Source information:
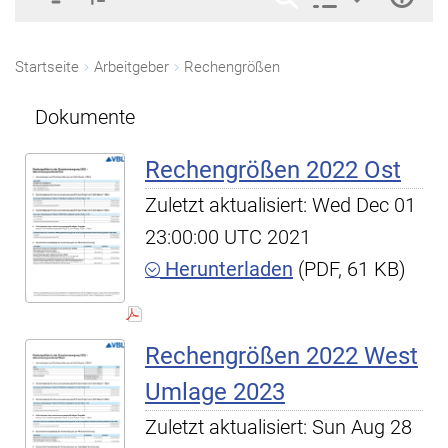
Startseite
Arbeitgeber
Rechengrößen
Dokumente
Rechengrößen 2022 Ost
Zuletzt aktualisiert: Wed Dec 01
23:00:00 UTC 2021
Herunterladen
(PDF, 61 KB)
Rechengrößen 2022 West
Umlage 2023
Zuletzt aktualisiert: Sun Aug 28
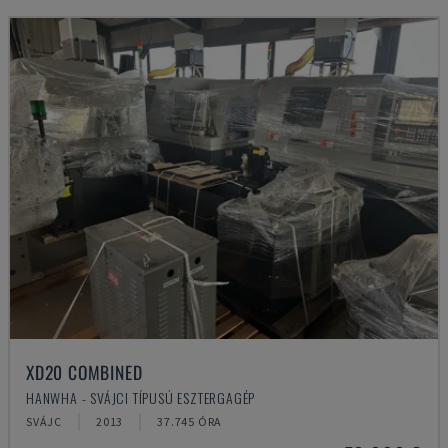
XD20 COMBINED
HANWHA - SVÁJCI TÍPUSÚ ESZTERGAGÉP
SVÁJC
2013
37.745 ÓRA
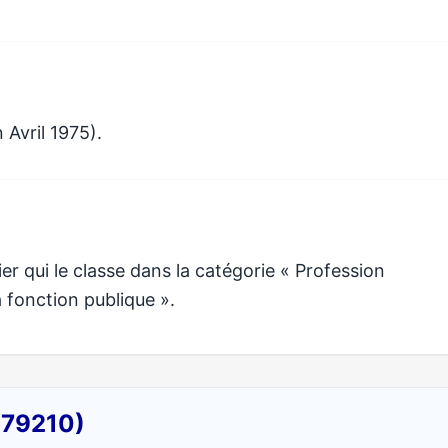
 Avril 1975).
 qui le classe dans la catégorie « Profession
a fonction publique ».
(79210)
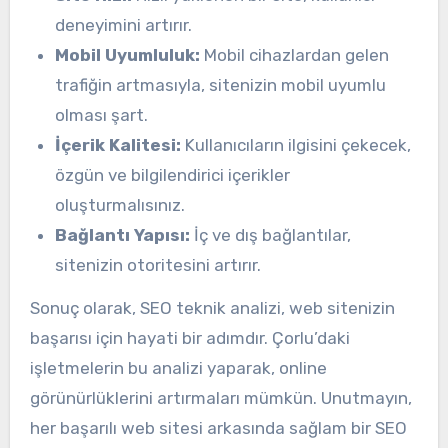
deneyimini artırır.
Mobil Uyumluluk:
Mobil cihazlardan gelen
trafiğin artmasıyla, sitenizin mobil uyumlu
olması şart.
İçerik Kalitesi:
Kullanıcıların ilgisini çekecek,
özgün ve bilgilendirici içerikler
oluşturmalısınız.
Bağlantı Yapısı:
İç ve dış bağlantılar,
sitenizin otoritesini artırır.
Sonuç olarak, SEO teknik analizi, web sitenizin
başarısı için hayati bir adımdır. Çorlu’daki
işletmelerin bu analizi yaparak, online
görünürlüklerini artırmaları mümkün. Unutmayın,
her başarılı web sitesi arkasında sağlam bir SEO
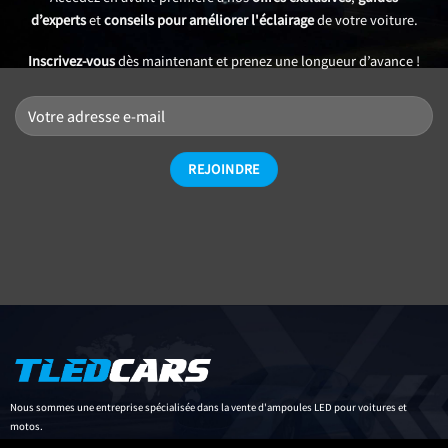
d’experts
et
conseils pour améliorer l'éclairage
de votre voiture.
Inscrivez-vous
dès maintenant et prenez une longueur d’avance !
Nous sommes une entreprise spécialisée dans la vente d'ampoules LED pour voitures et
motos.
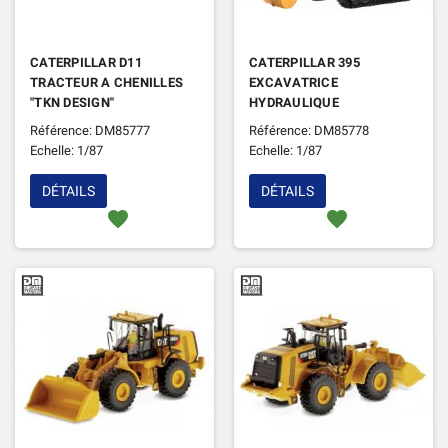
CATERPILLAR D11
CATERPILLAR 395
TRACTEUR A CHENILLES
EXCAVATRICE
"TKN DESIGN"
HYDRAULIQUE
Référence: DM85777
Référence: DM85778
Echelle: 1/87
Echelle: 1/87
DÉTAILS
DÉTAILS
favorite
favorite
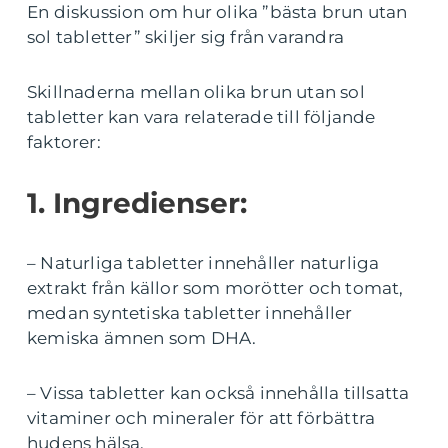
En diskussion om hur olika ”bästa brun utan
sol tabletter” skiljer sig från varandra
Skillnaderna mellan olika brun utan sol
tabletter kan vara relaterade till följande
faktorer:
1. Ingredienser:
– Naturliga tabletter innehåller naturliga
extrakt från källor som morötter och tomat,
medan syntetiska tabletter innehåller
kemiska ämnen som DHA.
– Vissa tabletter kan också innehålla tillsatta
vitaminer och mineraler för att förbättra
hudens hälsa.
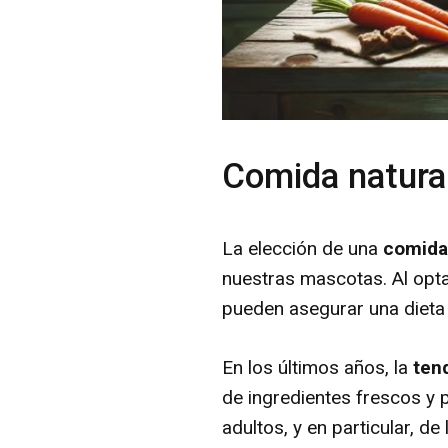
Comida natural
La elección de una
comida 
nuestras mascotas. Al opta
pueden asegurar una dieta 
En los últimos años, la
ten
de ingredientes frescos y 
adultos, y en particular, d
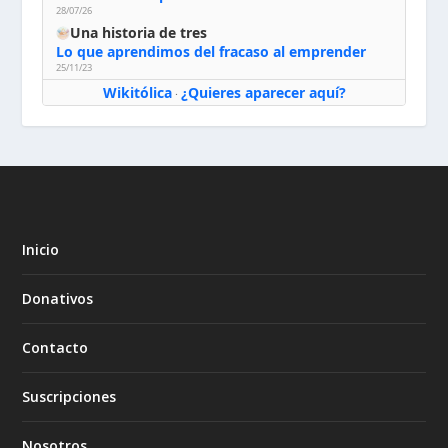
28/07/26
Una historia de tres
Lo que aprendimos del fracaso al emprender
25/11/23
Wikitólica
¿Quieres aparecer aquí?
·
Inicio
Donativos
Contacto
Suscripciones
Nosotros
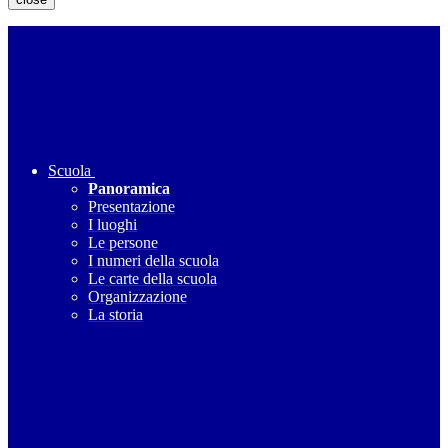
Scuola
Panoramica
Presentazione
I luoghi
Le persone
I numeri della scuola
Le carte della scuola
Organizzazione
La storia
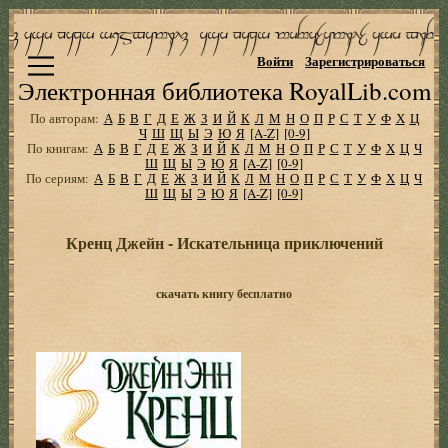
Войти
Зарегистрироваться
Электронная библиотека RoyalLib.com
По авторам:
А
Б
В
Г
Д
Е
Ж
З
И
Й
К
Л
М
Н
О
П
Р
С
Т
У
Ф
Х
Ц
Ч
Ш
Щ
Ы
Э
Ю
Я
[A-Z]
[0-9]
По книгам:
А
Б
В
Г
Д
Е
Ж
З
И
Й
К
Л
М
Н
О
П
Р
С
Т
У
Ф
Х
Ц
Ч
Ш
Щ
Ы
Э
Ю
Я
[A-Z]
[0-9]
По сериям:
А
Б
В
Г
Д
Е
Ж
З
И
Й
К
Л
М
Н
О
П
Р
С
Т
У
Ф
Х
Ц
Ч
Ш
Щ
Ы
Э
Ю
Я
[A-Z]
[0-9]
Кренц Джейн - Искательница приключений
скачать книгу бесплатно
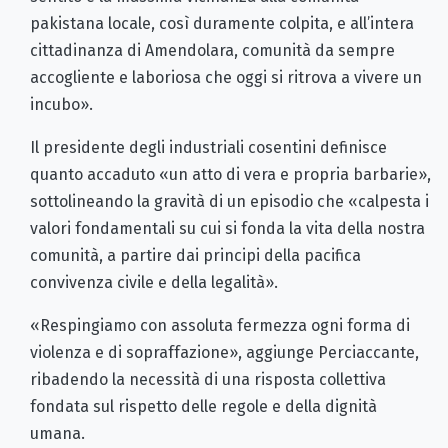
pakistana locale, così duramente colpita, e all’intera
cittadinanza di Amendolara, comunità da sempre
accogliente e laboriosa che oggi si ritrova a vivere un
incubo».
Il presidente degli industriali cosentini definisce
quanto accaduto «un atto di vera e propria barbarie»,
sottolineando la gravità di un episodio che «calpesta i
valori fondamentali su cui si fonda la vita della nostra
comunità, a partire dai principi della pacifica
convivenza civile e della legalità».
«Respingiamo con assoluta fermezza ogni forma di
violenza e di sopraffazione», aggiunge Perciaccante,
ribadendo la necessità di una risposta collettiva
fondata sul rispetto delle regole e della dignità
umana.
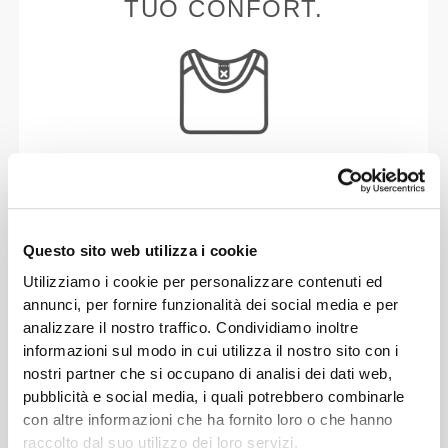
TUO CONFORT.
Senza etichetta cucita
Il nostro abbigliamento è sinonimo di comodità.
Abbiamo abbracciato una filosofia che rimane
Questo sito web utilizza i cookie
impressa sui vestiti: senza cuciture! Senza etichette
cucite, indossare le nostre creazioni diventa un
Utilizziamo i cookie per personalizzare contenuti ed
piacere, perché non causano irritazioni alla pelle.
annunci, per fornire funzionalità dei social media e per
analizzare il nostro traffico. Condividiamo inoltre
informazioni sul modo in cui utilizza il nostro sito con i
CONSIGLI PER LE TAGLIE
nostri partner che si occupano di analisi dei dati web,
pubblicità e social media, i quali potrebbero combinarle
con altre informazioni che ha fornito loro o che hanno
raccolto dal suo utilizzo dei loro servizi.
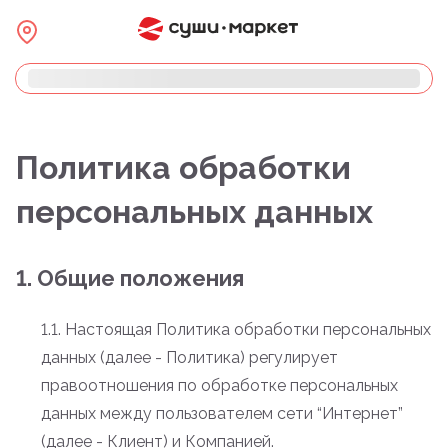
Политика обработки
персональных данных
1. Общие положения
1.1. Настоящая Политика обработки персональных
данных (далее - Политика) регулирует
правоотношения по обработке персональных
данных между пользователем сети “Интернет”
(далее - Клиент) и Компанией.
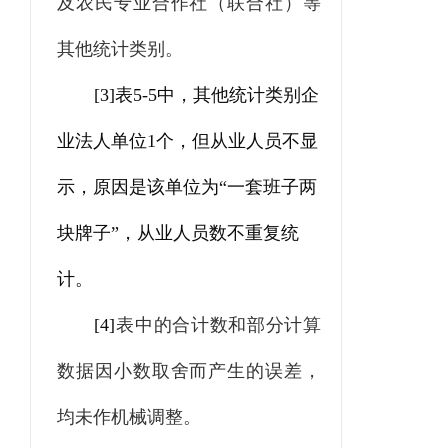
及农民专业合作社（联合社）等
其他统计类别。
[3]
表
5-5
中，其他统计类别企
业法人单位
1
个，但从业人员不显
示，原因是该单位为“一套班子两
块牌子”，从业人员数不重复统
计。
[4]
表中的合计数和部分计算
数据因小数取舍而产生的误差，
均未作机械调整。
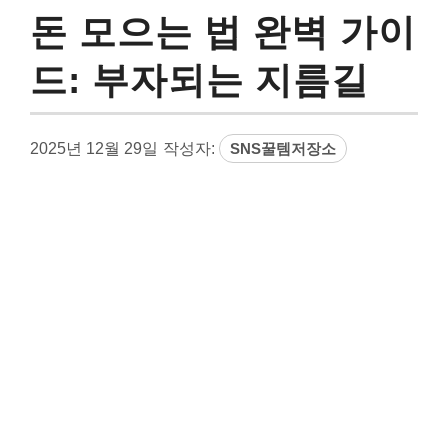
돈 모으는 법 완벽 가이
드: 부자되는 지름길
2025년 12월 29일
작성자:
SNS꿀템저장소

Task item: One exact copy of the data, no pictures: write it out line for line.

Task answer:
Startseite
Arbeitgeber
Rechengrößen
Dokumente
Rechengrößen 2022 Ost
Zuletzt aktualisiert: Wed Dec 01
23:00:00 UTC 2021
Herunterladen
(PDF, 61 KB)
Rechengrößen 2022 West
Umlage 2023
Zuletzt aktualisiert: Sun Aug 28
XD20 COMBINED
HANWHA - SVÁJCI TÍPUSÚ ESZTERGAGÉP
SVÁJC
2013
37.745 ÓRA
 Avril 1975).
 qui le classe dans la catégorie « Profession
a fonction publique ».
(79210)
deneyimini artırır.
Mobil Uyumluluk:
Mobil cihazlardan gelen
trafiğin artmasıyla, sitenizin mobil uyumlu
olması şart.
İçerik Kalitesi:
Kullanıcıların ilgisini çekecek,
özgün ve bilgilendirici içerikler
oluşturmalısınız.
Bağlantı Yapısı:
İç ve dış bağlantılar,
sitenizin otoritesini artırır.
Sonuç olarak, SEO teknik analizi, web sitenizin
başarısı için hayati bir adımdır. Çorlu’daki
işletmelerin bu analizi yaparak, online
görünürlüklerini artırmaları mümkün. Unutmayın,
her başarılı web sitesi arkasında sağlam bir SEO
d’experts
et
conseils pour améliorer l'éclairage
de votre voiture.
Inscrivez-vous
dès maintenant et prenez une longueur d’avance !
Nous sommes une entreprise spécialisée dans la vente d'ampoules LED pour voitures et
motos.
CATERPILLAR D11
CATERPILLAR 395
TRACTEUR A CHENILLES
EXCAVATRICE
"TKN DESIGN"
HYDRAULIQUE
Référence: DM85777
Référence: DM85778
Echelle: 1/87
Echelle: 1/87
DÉTAILS
DÉTAILS
favorite
favorite
En diskussion om hur olika ”bästa brun utan
sol tabletter” skiljer sig från varandra
Skillnaderna mellan olika brun utan sol
tabletter kan vara relaterade till följande
faktorer:
1. Ingredienser:
– Naturliga tabletter innehåller naturliga
extrakt från källor som morötter och tomat,
medan syntetiska tabletter innehåller
kemiska ämnen som DHA.
– Vissa tabletter kan också innehålla tillsatta
vitaminer och mineraler för att förbättra
hudens hälsa.
Comida natural
La elección de una
comida 
nuestras mascotas. Al opta
pueden asegurar una dieta 
En los últimos años, la
ten
de ingredientes frescos y 
adultos, y en particular, d
28/07/26
Una historia de tres
Lo que aprendimos del fracaso al emprender
25/11/23
Wikitólica
¿Quieres aparecer aquí?
·
Inicio
Donativos
Contacto
Suscripciones
Nosotros
Scuola
Panoramica
Presentazione
I luoghi
Le persone
I numeri della scuola
Le carte della scuola
Organizzazione
La storia
Войти
Зарегистрироваться
Электронная библиотека RoyalLib.com
По авторам:
А
Б
В
Г
Д
Е
Ж
З
И
Й
К
Л
М
Н
О
П
Р
С
Т
У
Ф
Х
Ц
Ч
Ш
Щ
Ы
Э
Ю
Я
[A-Z]
[0-9]
По книгам:
А
Б
В
Г
Д
Е
Ж
З
И
Й
К
Л
М
Н
О
П
Р
С
Т
У
Ф
Х
Ц
Ч
Ш
Щ
Ы
Э
Ю
Я
[A-Z]
[0-9]
По сериям:
А
Б
В
Г
Д
Е
Ж
З
И
Й
К
Л
М
Н
О
П
Р
С
Т
У
Ф
Х
Ц
Ч
Ш
Щ
Ы
Э
Ю
Я
[A-Z]
[0-9]
Кренц Джейн - Искательница приключений
скачать книгу бесплатно
pakistana locale, così duramente colpita, e all’intera
cittadinanza di Amendolara, comunità da sempre
accogliente e laboriosa che oggi si ritrova a vivere un
incubo».
Il presidente degli industriali cosentini definisce
quanto accaduto «un atto di vera e propria barbarie»,
sottolineando la gravità di un episodio che «calpesta i
valori fondamentali su cui si fonda la vita della nostra
comunità, a partire dai principi della pacifica
convivenza civile e della legalità».
«Respingiamo con assoluta fermezza ogni forma di
violenza e di sopraffazione», aggiunge Perciaccante,
ribadendo la necessità di una risposta collettiva
fondata sul rispetto delle regole e della dignità
umana.
TUO CONFORT.
Senza etichetta cucita
Il nostro abbigliamento è sinonimo di comodità.
Abbiamo abbracciato una filosofia che rimane
Questo sito web utilizza i cookie
impressa sui vestiti: senza cuciture! Senza etichette
cucite, indossare le nostre creazioni diventa un
Utilizziamo i cookie per personalizzare contenuti ed
piacere, perché non causano irritazioni alla pelle.
annunci, per fornire funzionalità dei social media e per
analizzare il nostro traffico. Condividiamo inoltre
informazioni sul modo in cui utilizza il nostro sito con i
CONSIGLI PER LE TAGLIE
nostri partner che si occupano di analisi dei dati web,
pubblicità e social media, i quali potrebbero combinarle
con altre informazioni che ha fornito loro o che hanno
raccolto dal suo utilizzo dei loro servizi.
Политика обработки
персональных данных
1. Общие положения
1.1. Настоящая Политика обработки персональных
данных (далее - Политика) регулирует
правоотношения по обработке персональных
данных между пользователем сети “Интернет”
(далее - Клиент) и Компанией.
及农民专业合作社（联合社）等
其他统计类别。
[3]
表
5-5
中，其他统计类别企
业法人单位
1
个，但从业人员不显
示，原因是该单位为“一套班子两
块牌子”，从业人员数不重复统
计。
[4]
表中的合计数和部分计算
数据因小数取舍而产生的误差，
均未作机械调整。
돈 모으는 법 완벽 가이
드: 부자되는 지름길
2025년 12월 29일
작성자:
SNS꿀템저장소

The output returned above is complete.